With the market still flat-lined, the home construction industry is getting creative, offering price cuts and home trades.
The recent demise of Rottlund Homes, one of Minnesota's most venerable builders, is painful evidence of how the area's home construction industry is on the brink.
With sales at record lows, material costs on the rise and growing competition from foreclosures, builders are adapting in all sorts of new ways to avoid the same fate as Rottlund.
"Home building is pretty much dead in the water," said Wells Fargo & Co. economist Mark Vitner in a recent interview.
Price declines for new houses are now worse than those of existing homes, with the price per square foot for new houses at its lowest level in a decade. Over the past three years, the average sale price per square foot of new houses in the Twin Cities dropped 10 percent compared with an 8.9 percent decline for existing ones.
Such realities are forcing builders to get creative. Some are drastically cutting prices to compete with distressed sales and be more strategic about where they build homes. One local builder is offering a program that would trade an existing home for a new one.
"We're trying to be competitive with everything out there," said Jason Semler, the sales manager for Semler Homes.
Semler said his company is building homes for much less profit than it did five years ago because it is competing with slightly used houses that often sell for tens of thousands of dollars less and are similar in size and appearance. It's also not uncommon for these homes to be within the same development.
Semler, for example, is building in the Lakes of Blaine, a huge master-planned community that's been around long enough for there to be many resales.
He is trying to market a new 2,330-square-foot house in Blaine for $329,900. In the same area there's a similarly sized house built in 2003, but priced at $299,900 after selling for nearly $370,000 in 2004. In a nearby development there's a 2004 house with almost 2,800 square feet. It's a short sale and is about $135,000 less expensive.
Semler Homes is one of several builders working in Blaine, which leads the Twin Cities metro area in construction and is one of the most competitive suburbs for building.
Financing capital is key
Tom Budzynski of TJB Homes in Blaine said his sales are picking up, but that's in large part because he's developed a "guaranteed trade program" that allows buyers to essentially trade their existing home for a new one.
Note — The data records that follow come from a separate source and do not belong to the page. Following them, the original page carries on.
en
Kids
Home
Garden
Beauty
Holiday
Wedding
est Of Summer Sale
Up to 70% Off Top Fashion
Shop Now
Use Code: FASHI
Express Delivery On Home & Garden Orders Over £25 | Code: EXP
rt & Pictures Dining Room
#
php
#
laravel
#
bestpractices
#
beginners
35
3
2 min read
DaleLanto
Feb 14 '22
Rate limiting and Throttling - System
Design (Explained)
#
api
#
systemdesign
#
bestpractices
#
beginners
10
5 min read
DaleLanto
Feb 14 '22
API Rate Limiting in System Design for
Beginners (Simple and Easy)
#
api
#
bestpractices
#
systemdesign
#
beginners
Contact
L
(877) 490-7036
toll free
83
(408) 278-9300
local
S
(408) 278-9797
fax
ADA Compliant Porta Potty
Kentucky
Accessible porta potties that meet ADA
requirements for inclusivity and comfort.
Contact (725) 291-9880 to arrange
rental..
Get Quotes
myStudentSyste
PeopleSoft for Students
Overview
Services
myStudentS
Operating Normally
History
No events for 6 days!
It's a concept TJB is trying because many owners are unable to sell because they owe more on their homes than what they are worth.
The strategy helped him achieve record sales by selling eight houses since the middle of September. He expects sales to double next year.
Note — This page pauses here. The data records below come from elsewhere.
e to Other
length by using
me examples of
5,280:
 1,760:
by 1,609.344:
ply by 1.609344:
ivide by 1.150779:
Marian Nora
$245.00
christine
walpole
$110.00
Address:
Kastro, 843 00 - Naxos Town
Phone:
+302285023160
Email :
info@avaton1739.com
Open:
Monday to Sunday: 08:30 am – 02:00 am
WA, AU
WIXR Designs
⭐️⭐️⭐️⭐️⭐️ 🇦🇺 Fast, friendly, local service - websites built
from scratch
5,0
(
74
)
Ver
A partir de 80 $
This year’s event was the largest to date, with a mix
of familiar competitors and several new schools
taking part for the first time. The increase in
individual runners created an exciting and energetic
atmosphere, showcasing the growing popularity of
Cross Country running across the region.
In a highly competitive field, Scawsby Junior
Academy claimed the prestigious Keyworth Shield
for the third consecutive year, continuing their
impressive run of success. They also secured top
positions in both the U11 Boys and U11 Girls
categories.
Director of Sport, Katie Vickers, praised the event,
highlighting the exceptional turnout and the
"The market has changed and we have adapted," he said.
Jeff Schoenwetter is being much more careful about where he builds. The owner of JMS Custom Homes in Edina said he has created a niche for himself by buying existing homes one at a time in high-demand neighborhoods in Edina and the western suburbs and replacing them with upscale houses.
Experts say such strategies are prudent in this difficult economic environment. Builders who are most likely to survive are the ones with the financing to take advantage of cheap land prices and focus on areas where supplies are the tightest.
Schoenwetter is choosing to be more conservative and is not investing in land deals for major housing developments. But national builders like Pulte Homes, which have the capital to pursue bigger projects, have been acquiring land for future developments while prices remain low.
"Whoever has the capital to finance operations is who's going to survive in this environment," said Marv McDaris, Pulte's Minnesota division president.
In some cases, land is selling for half of what it sold for five years ago because many builders over-invested in land and had to give it back to the bank because they were unable to make the payments.
McDaris said he is focusing on undeveloped parcels that are large enough to essentially create his own market to avoid competing with existing homes. However, it may be several years before Pulte builds on the land because of slower sales.
In for a long wait
Until home demand picks up, home builders will try to hang on, but recent data suggest builders may be in for a long wait. The number of permits pulled for new homes in the 13-county metro area as of the end of October was 2,450, a far cry from October 2007 when 4,232 permits were pulled, according to the Builders Association of the Twin Cities.
And Rottlund, which will cease operations in December after 38 years in business, is only the latest casualty of the housing shakeout. Membership in the Builders Association has fallen almost half from its peak of 1,900 in 2006.
Wells Fargo's Vitner said he's not worried about the big national builders. Most of them have lined up financing at least until 2015 and will weather the storm. But the situation isn't as promising for many smaller, local companies.
Rich Riemersma, president of the Builders Association and co-owner of Shoreview-based Imperial Homes, said while he thinks the market has already hit bottom, he's not convinced that there won't be another Rottlund.
"It's going to be a slow crawl out," he said. "And if you're not positioned right, there will still be some that won't make it."